▸ **Required work**: Take the data and return it in full. Change nothing.
Top of Listed entries
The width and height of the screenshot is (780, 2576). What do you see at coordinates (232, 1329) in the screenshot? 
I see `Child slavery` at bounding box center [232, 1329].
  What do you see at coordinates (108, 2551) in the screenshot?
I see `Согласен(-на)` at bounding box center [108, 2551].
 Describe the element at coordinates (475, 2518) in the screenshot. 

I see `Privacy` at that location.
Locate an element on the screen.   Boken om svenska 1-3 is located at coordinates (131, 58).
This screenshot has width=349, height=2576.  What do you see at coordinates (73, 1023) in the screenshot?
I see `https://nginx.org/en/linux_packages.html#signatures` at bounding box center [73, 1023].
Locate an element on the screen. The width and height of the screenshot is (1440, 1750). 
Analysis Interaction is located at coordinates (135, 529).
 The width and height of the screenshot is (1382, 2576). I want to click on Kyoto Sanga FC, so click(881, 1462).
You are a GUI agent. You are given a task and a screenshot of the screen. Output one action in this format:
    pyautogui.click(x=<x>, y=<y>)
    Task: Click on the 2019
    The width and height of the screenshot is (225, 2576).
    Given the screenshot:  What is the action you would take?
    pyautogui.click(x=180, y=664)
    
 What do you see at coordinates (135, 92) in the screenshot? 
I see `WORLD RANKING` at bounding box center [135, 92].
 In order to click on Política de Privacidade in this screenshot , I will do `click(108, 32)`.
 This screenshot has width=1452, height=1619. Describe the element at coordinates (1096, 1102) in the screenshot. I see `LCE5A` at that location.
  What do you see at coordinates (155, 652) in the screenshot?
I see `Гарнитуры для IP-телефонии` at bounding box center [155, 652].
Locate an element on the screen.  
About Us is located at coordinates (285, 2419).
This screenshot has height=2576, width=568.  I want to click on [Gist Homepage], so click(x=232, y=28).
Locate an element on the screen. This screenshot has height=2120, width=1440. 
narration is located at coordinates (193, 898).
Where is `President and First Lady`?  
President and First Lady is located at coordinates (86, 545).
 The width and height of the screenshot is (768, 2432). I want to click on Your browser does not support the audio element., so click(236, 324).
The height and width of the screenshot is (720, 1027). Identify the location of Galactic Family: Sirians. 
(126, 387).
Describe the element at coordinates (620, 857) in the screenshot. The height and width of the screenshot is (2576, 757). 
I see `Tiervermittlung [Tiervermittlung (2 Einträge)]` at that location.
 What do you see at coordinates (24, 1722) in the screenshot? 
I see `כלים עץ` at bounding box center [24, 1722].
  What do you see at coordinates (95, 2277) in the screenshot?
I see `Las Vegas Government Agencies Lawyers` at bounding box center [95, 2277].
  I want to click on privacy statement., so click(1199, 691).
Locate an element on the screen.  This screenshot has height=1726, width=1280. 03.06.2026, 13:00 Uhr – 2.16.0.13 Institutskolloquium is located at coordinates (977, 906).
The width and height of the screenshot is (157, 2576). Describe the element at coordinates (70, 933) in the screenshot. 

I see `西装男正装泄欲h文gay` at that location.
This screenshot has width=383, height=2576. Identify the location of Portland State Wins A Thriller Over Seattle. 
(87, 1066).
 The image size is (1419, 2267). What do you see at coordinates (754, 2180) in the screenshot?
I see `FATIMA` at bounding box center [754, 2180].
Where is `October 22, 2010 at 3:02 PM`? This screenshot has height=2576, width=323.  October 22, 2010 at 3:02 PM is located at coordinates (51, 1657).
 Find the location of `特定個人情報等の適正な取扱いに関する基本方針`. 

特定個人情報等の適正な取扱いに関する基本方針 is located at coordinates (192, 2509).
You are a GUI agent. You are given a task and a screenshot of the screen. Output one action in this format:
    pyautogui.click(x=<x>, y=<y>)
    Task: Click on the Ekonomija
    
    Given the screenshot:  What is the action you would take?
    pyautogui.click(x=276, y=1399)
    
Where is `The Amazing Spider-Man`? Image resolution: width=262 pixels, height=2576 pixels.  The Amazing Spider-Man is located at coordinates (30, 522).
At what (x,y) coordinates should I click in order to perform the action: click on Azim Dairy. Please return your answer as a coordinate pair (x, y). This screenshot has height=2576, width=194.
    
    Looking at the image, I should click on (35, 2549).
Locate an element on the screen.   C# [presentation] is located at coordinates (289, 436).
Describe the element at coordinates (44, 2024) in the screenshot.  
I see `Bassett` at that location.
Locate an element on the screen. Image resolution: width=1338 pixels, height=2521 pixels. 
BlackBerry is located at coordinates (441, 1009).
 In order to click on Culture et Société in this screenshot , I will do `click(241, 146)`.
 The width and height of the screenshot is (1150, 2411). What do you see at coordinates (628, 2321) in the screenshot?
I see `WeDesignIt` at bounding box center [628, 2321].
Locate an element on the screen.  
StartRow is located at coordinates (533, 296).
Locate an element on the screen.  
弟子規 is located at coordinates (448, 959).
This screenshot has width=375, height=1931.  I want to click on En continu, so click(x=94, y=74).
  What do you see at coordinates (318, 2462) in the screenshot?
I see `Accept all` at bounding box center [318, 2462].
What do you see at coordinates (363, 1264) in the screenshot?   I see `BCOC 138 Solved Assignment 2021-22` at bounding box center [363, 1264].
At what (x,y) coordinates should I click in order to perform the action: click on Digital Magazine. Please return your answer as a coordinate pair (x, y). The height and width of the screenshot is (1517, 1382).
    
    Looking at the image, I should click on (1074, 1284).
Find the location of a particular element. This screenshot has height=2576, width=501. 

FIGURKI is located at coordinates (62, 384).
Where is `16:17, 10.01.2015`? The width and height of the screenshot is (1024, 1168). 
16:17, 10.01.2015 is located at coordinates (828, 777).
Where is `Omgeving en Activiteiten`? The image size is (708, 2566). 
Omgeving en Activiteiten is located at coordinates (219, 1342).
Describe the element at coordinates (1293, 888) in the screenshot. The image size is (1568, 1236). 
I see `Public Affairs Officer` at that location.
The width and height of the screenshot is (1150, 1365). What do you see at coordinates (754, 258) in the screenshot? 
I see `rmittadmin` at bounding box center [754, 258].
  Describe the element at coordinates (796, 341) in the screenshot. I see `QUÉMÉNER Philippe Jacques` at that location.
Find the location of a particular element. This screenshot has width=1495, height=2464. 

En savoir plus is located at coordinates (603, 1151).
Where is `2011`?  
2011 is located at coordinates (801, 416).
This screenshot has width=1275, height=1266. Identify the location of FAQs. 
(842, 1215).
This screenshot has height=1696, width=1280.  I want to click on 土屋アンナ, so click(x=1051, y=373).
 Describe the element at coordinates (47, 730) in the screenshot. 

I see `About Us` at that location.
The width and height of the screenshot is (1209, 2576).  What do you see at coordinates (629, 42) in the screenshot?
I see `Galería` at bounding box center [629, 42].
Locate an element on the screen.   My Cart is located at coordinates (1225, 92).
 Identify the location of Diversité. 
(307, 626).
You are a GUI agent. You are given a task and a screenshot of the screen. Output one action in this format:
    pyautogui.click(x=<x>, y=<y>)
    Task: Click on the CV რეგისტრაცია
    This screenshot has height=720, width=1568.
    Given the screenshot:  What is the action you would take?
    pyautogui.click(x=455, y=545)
Bottom of Listed entries
▸ **Answer for the task**:
The width and height of the screenshot is (780, 2576). What do you see at coordinates (232, 1329) in the screenshot? 
I see `Child slavery` at bounding box center [232, 1329].
  What do you see at coordinates (108, 2551) in the screenshot?
I see `Согласен(-на)` at bounding box center [108, 2551].
 Describe the element at coordinates (475, 2518) in the screenshot. 

I see `Privacy` at that location.
Locate an element on the screen.   Boken om svenska 1-3 is located at coordinates (131, 58).
This screenshot has width=349, height=2576.  What do you see at coordinates (73, 1023) in the screenshot?
I see `https://nginx.org/en/linux_packages.html#signatures` at bounding box center [73, 1023].
Locate an element on the screen. The width and height of the screenshot is (1440, 1750). 
Analysis Interaction is located at coordinates (135, 529).
 The width and height of the screenshot is (1382, 2576). I want to click on Kyoto Sanga FC, so click(881, 1462).
You are a GUI agent. You are given a task and a screenshot of the screen. Output one action in this format:
    pyautogui.click(x=<x>, y=<y>)
    Task: Click on the 2019
    The width and height of the screenshot is (225, 2576).
    Given the screenshot:  What is the action you would take?
    pyautogui.click(x=180, y=664)
    
 What do you see at coordinates (135, 92) in the screenshot? 
I see `WORLD RANKING` at bounding box center [135, 92].
 In order to click on Política de Privacidade in this screenshot , I will do `click(108, 32)`.
 This screenshot has width=1452, height=1619. Describe the element at coordinates (1096, 1102) in the screenshot. I see `LCE5A` at that location.
  What do you see at coordinates (155, 652) in the screenshot?
I see `Гарнитуры для IP-телефонии` at bounding box center [155, 652].
Locate an element on the screen.  
About Us is located at coordinates (285, 2419).
This screenshot has height=2576, width=568.  I want to click on [Gist Homepage], so click(x=232, y=28).
Locate an element on the screen. This screenshot has height=2120, width=1440. 
narration is located at coordinates (193, 898).
Where is `President and First Lady`?  
President and First Lady is located at coordinates (86, 545).
 The width and height of the screenshot is (768, 2432). I want to click on Your browser does not support the audio element., so click(236, 324).
The height and width of the screenshot is (720, 1027). Identify the location of Galactic Family: Sirians. 
(126, 387).
Describe the element at coordinates (620, 857) in the screenshot. The height and width of the screenshot is (2576, 757). 
I see `Tiervermittlung [Tiervermittlung (2 Einträge)]` at that location.
 What do you see at coordinates (24, 1722) in the screenshot? 
I see `כלים עץ` at bounding box center [24, 1722].
  What do you see at coordinates (95, 2277) in the screenshot?
I see `Las Vegas Government Agencies Lawyers` at bounding box center [95, 2277].
  I want to click on privacy statement., so click(1199, 691).
Locate an element on the screen.  This screenshot has height=1726, width=1280. 03.06.2026, 13:00 Uhr – 2.16.0.13 Institutskolloquium is located at coordinates (977, 906).
The width and height of the screenshot is (157, 2576). Describe the element at coordinates (70, 933) in the screenshot. 

I see `西装男正装泄欲h文gay` at that location.
This screenshot has width=383, height=2576. Identify the location of Portland State Wins A Thriller Over Seattle. 
(87, 1066).
 The image size is (1419, 2267). What do you see at coordinates (754, 2180) in the screenshot?
I see `FATIMA` at bounding box center [754, 2180].
Where is `October 22, 2010 at 3:02 PM`? This screenshot has height=2576, width=323.  October 22, 2010 at 3:02 PM is located at coordinates (51, 1657).
 Find the location of `特定個人情報等の適正な取扱いに関する基本方針`. 

特定個人情報等の適正な取扱いに関する基本方針 is located at coordinates (192, 2509).
You are a GUI agent. You are given a task and a screenshot of the screen. Output one action in this format:
    pyautogui.click(x=<x>, y=<y>)
    Task: Click on the Ekonomija
    
    Given the screenshot:  What is the action you would take?
    pyautogui.click(x=276, y=1399)
    
Where is `The Amazing Spider-Man`? Image resolution: width=262 pixels, height=2576 pixels.  The Amazing Spider-Man is located at coordinates (30, 522).
At what (x,y) coordinates should I click in order to perform the action: click on Azim Dairy. Please return your answer as a coordinate pair (x, y). This screenshot has height=2576, width=194.
    
    Looking at the image, I should click on (35, 2549).
Locate an element on the screen.   C# [presentation] is located at coordinates (289, 436).
Describe the element at coordinates (44, 2024) in the screenshot.  
I see `Bassett` at that location.
Locate an element on the screen. Image resolution: width=1338 pixels, height=2521 pixels. 
BlackBerry is located at coordinates (441, 1009).
 In order to click on Culture et Société in this screenshot , I will do `click(241, 146)`.
 The width and height of the screenshot is (1150, 2411). What do you see at coordinates (628, 2321) in the screenshot?
I see `WeDesignIt` at bounding box center [628, 2321].
Locate an element on the screen.  
StartRow is located at coordinates (533, 296).
Locate an element on the screen.  
弟子規 is located at coordinates (448, 959).
This screenshot has width=375, height=1931.  I want to click on En continu, so click(x=94, y=74).
  What do you see at coordinates (318, 2462) in the screenshot?
I see `Accept all` at bounding box center [318, 2462].
What do you see at coordinates (363, 1264) in the screenshot?   I see `BCOC 138 Solved Assignment 2021-22` at bounding box center [363, 1264].
At what (x,y) coordinates should I click in order to perform the action: click on Digital Magazine. Please return your answer as a coordinate pair (x, y). The height and width of the screenshot is (1517, 1382).
    
    Looking at the image, I should click on (1074, 1284).
Find the location of a particular element. This screenshot has height=2576, width=501. 

FIGURKI is located at coordinates (62, 384).
Where is `16:17, 10.01.2015`? The width and height of the screenshot is (1024, 1168). 
16:17, 10.01.2015 is located at coordinates (828, 777).
Where is `Omgeving en Activiteiten`? The image size is (708, 2566). 
Omgeving en Activiteiten is located at coordinates (219, 1342).
Describe the element at coordinates (1293, 888) in the screenshot. The image size is (1568, 1236). 
I see `Public Affairs Officer` at that location.
The width and height of the screenshot is (1150, 1365). What do you see at coordinates (754, 258) in the screenshot? 
I see `rmittadmin` at bounding box center [754, 258].
  Describe the element at coordinates (796, 341) in the screenshot. I see `QUÉMÉNER Philippe Jacques` at that location.
Find the location of a particular element. This screenshot has width=1495, height=2464. 

En savoir plus is located at coordinates (603, 1151).
Where is `2011`?  
2011 is located at coordinates (801, 416).
This screenshot has width=1275, height=1266. Identify the location of FAQs. 
(842, 1215).
This screenshot has height=1696, width=1280.  I want to click on 土屋アンナ, so click(x=1051, y=373).
 Describe the element at coordinates (47, 730) in the screenshot. 

I see `About Us` at that location.
The width and height of the screenshot is (1209, 2576).  What do you see at coordinates (629, 42) in the screenshot?
I see `Galería` at bounding box center [629, 42].
Locate an element on the screen.   My Cart is located at coordinates (1225, 92).
 Identify the location of Diversité. 
(307, 626).
You are a GUI agent. You are given a task and a screenshot of the screen. Output one action in this format:
    pyautogui.click(x=<x>, y=<y>)
    Task: Click on the CV რეგისტრაცია
    This screenshot has height=720, width=1568.
    Given the screenshot:  What is the action you would take?
    pyautogui.click(x=455, y=545)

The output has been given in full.